Work to be completed: For this exercise, reproduce only the lines from the one holding "It offers many" through the final line of the data below, exactly, and omit pictures.
======== Material supplied
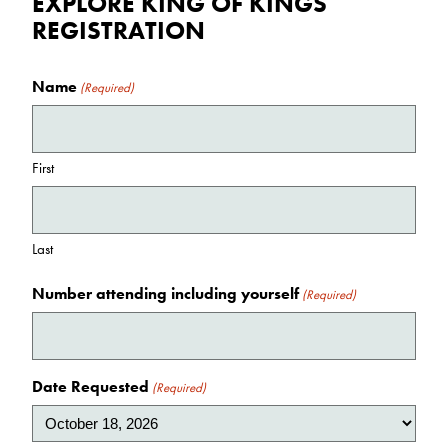
EXPLORE KING OF KINGS
REGISTRATION
Name
(Required)
First
Last
Number attending including yourself
(Required)
Date Requested
(Required)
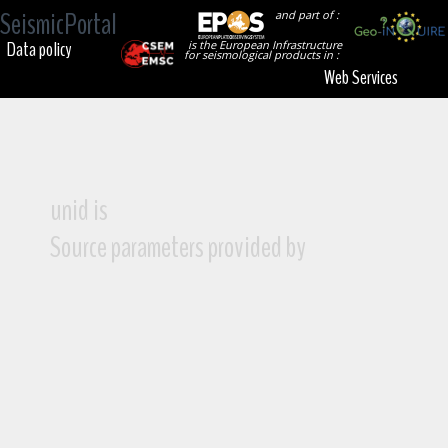
SeismicPortal
and part of :
Data policy
is the European Infrastructure
for seismological products in :
Web Services
unid is
Source parameters provided by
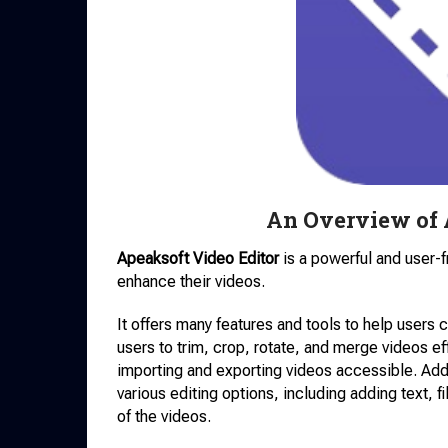
An Overview of 
Apeaksoft Video Editor
is a powerful and user-f
enhance their videos.
It offers many features and tools to help users
users to trim, crop, rotate, and merge videos ef
importing and exporting videos accessible. Addi
various editing options, including adding text, f
of the videos.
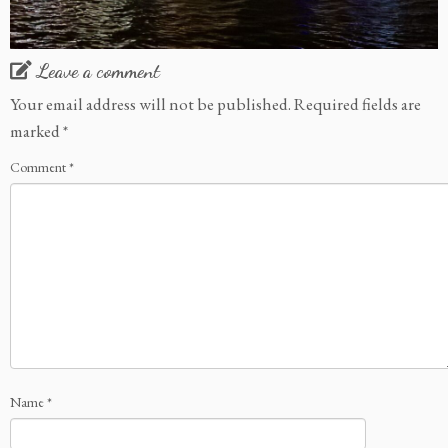
Leave a comment
Your email address will not be published.
Required fields are
marked
*
Comment
*
Name
*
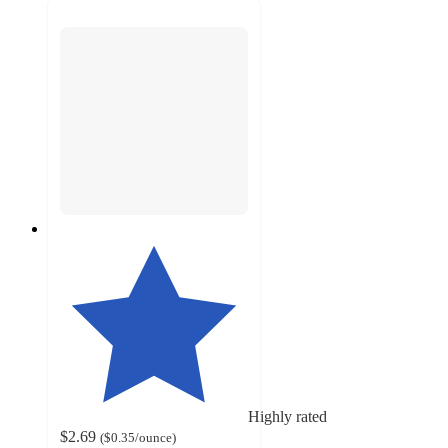
Highly rated
$2.69
(
$0.35
/ounce
)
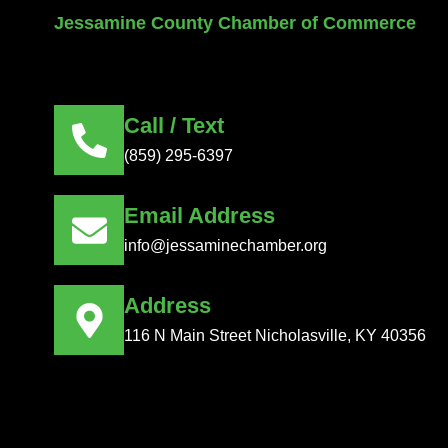
Jessamine County Chamber of Commerce
Call / Text
(859) 295-6397
Email Address
info@jessaminechamber.org
Address
116 N Main Street Nicholasville, KY 40356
================
Response area:
It offers many features and tools to help users
users to trim, crop, rotate, and merge videos ef
importing and exporting videos accessible. Addi
various editing options, including adding text, f
of the videos.
Leave a comment
Your email address will not be published.
Required fields are
marked
*
Comment
*
Name
*
Highly rated
$2.69
(
$0.35
/ounce
)
Jessamine County Chamber of Commerce
Call / Text
(859) 295-6397
Email Address
info@jessaminechamber.org
Address
116 N Main Street Nicholasville, KY 40356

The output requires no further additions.